Deriving abundance from a distance-sampling model

Hello all,

My colleagues and I are fitting a distance-sampling model to count data of 8 species of birds at >1,800 locations over 5 years using Stan. Counts were conducted once per year and observers recorded the distance to each observation. We’re binning detections into 5 distance bins and using a half-normal detection function to estimate bin-specific detection probability and overall detection probability at the sampling point.

We’ve written the likelihood of a counting y individuals as Poisson(\lambda*p), where \lambda is the expected abundance and p is overall detection probability at the point (the sum of binned probabilities). I’m a recent convert from JAGS and while I find Stan challenging, it’s also been incredibly rewarding! This model runs great even though it’s quite complex. I’ve provided a simplified version below.

My 2 questions are:

  1. Are we deriving realized abundance (N) correctly? (this is the main question)
  2. Are there any ways we can improve efficiency of the model (e.g., better indexing).

I know that Stan currently cannot handle latent discrete variables, so in order to get N we have to derive it in the generated quantities block.
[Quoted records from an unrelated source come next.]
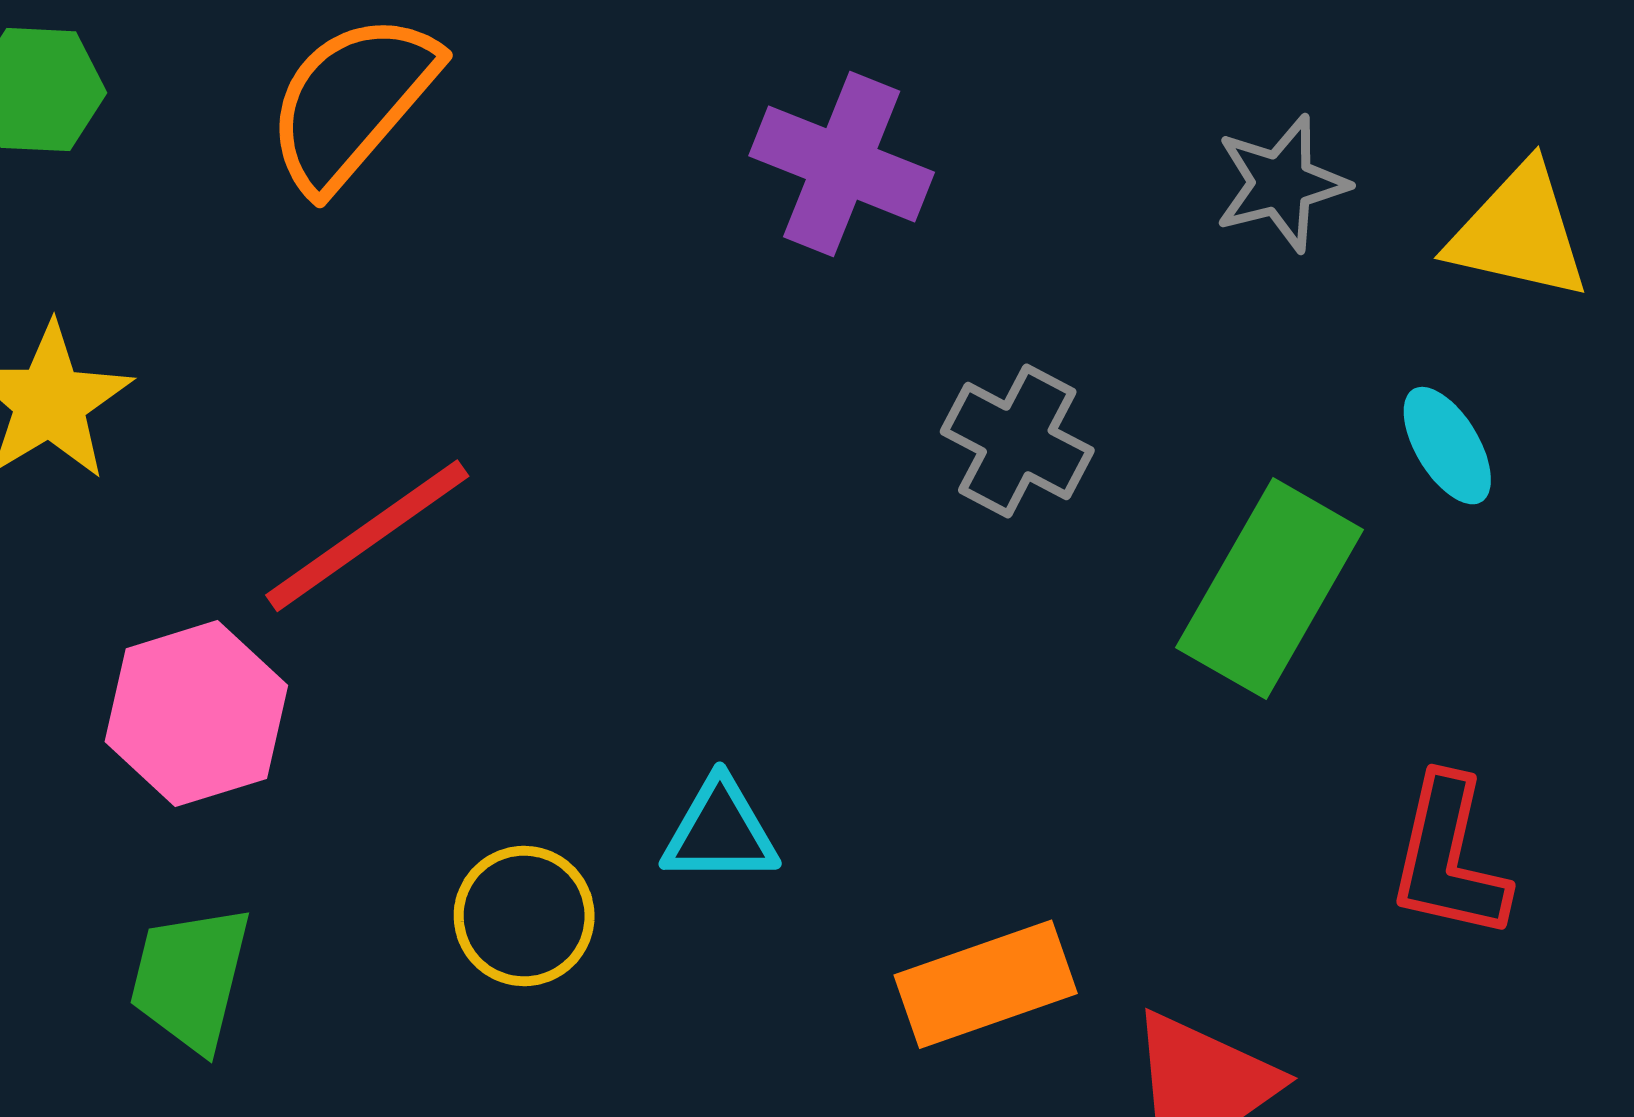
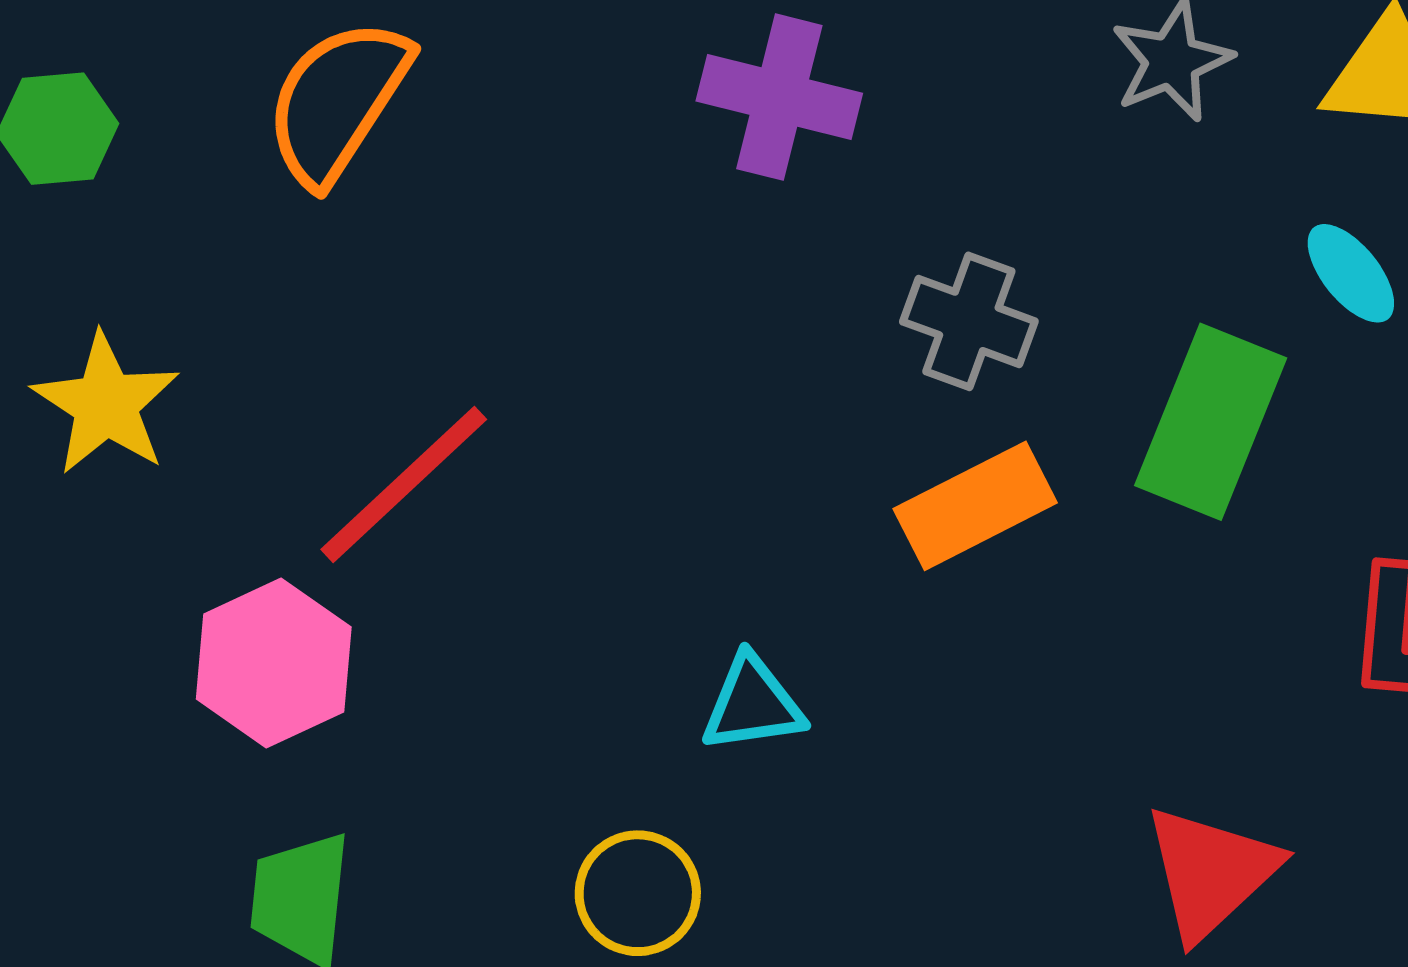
yellow circle: (524, 916) -> (638, 893), moved
orange rectangle: (986, 984) -> (975, 506), moved

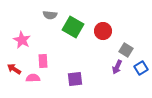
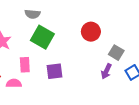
green square: (73, 27) -> (42, 37), moved
purple square: (75, 79) -> (55, 71), moved

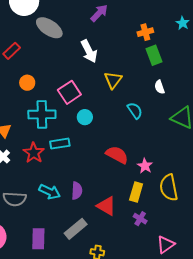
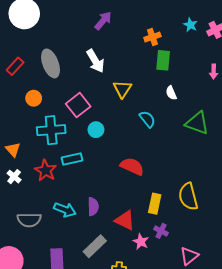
gray ellipse: (49, 28) -> (51, 63), moved, turned 40
green rectangle: (154, 55) -> (163, 60), turned 30
pink star: (145, 166) -> (141, 242), moved

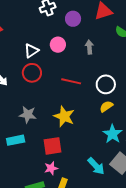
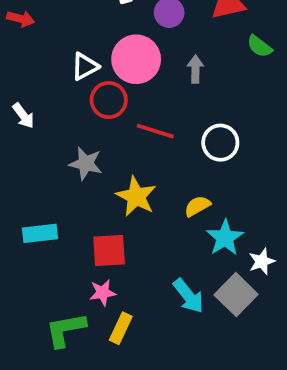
pink circle: (58, 45) -> (136, 59), size x1.6
red circle: (32, 73) -> (109, 100), moved
yellow semicircle: (106, 106) -> (197, 206), moved
gray star: (28, 115) -> (86, 164), moved

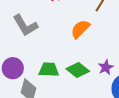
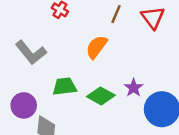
green trapezoid: (49, 70) -> (65, 86), moved

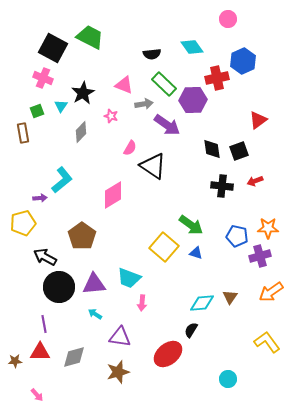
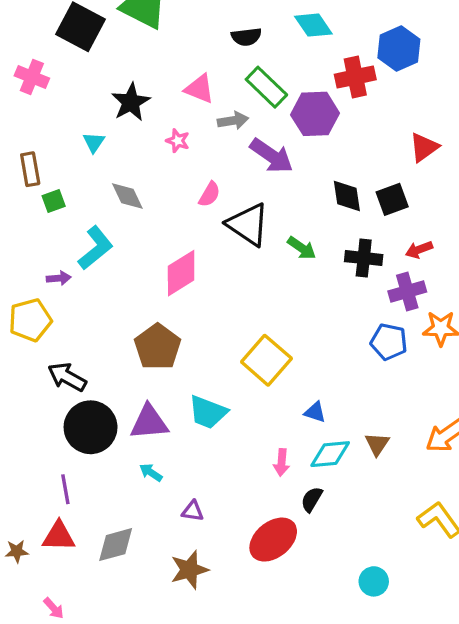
pink cross: (43, 78) -> (32, 77), moved
cyan triangle: (61, 106) -> (94, 142), moved
green square: (37, 111) -> (54, 201), moved
gray diamond: (81, 132) -> (127, 196), moved, turned -70
green arrow: (191, 225) -> (302, 248), moved, size x0.7
brown pentagon: (82, 236) -> (158, 347), moved
blue triangle: (196, 253) -> (315, 412), moved
purple cross: (260, 256) -> (407, 292), moved
pink arrow: (142, 303) -> (282, 462), moved
purple triangle: (120, 337) -> (193, 511), size x0.6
I’ve seen discussions on this forum on how to do that, mainly, considering a range of N from the maximum count y_{max} to some upper bound of the population size K:

but, I have also seen someone here say if you have some other data informing detection (like distance-to-observer), then you don’t need to do this?

Equation 5 from Royle et al. 2004 also seems agree with this, though I am by no means a statistician and may be misunderstanding.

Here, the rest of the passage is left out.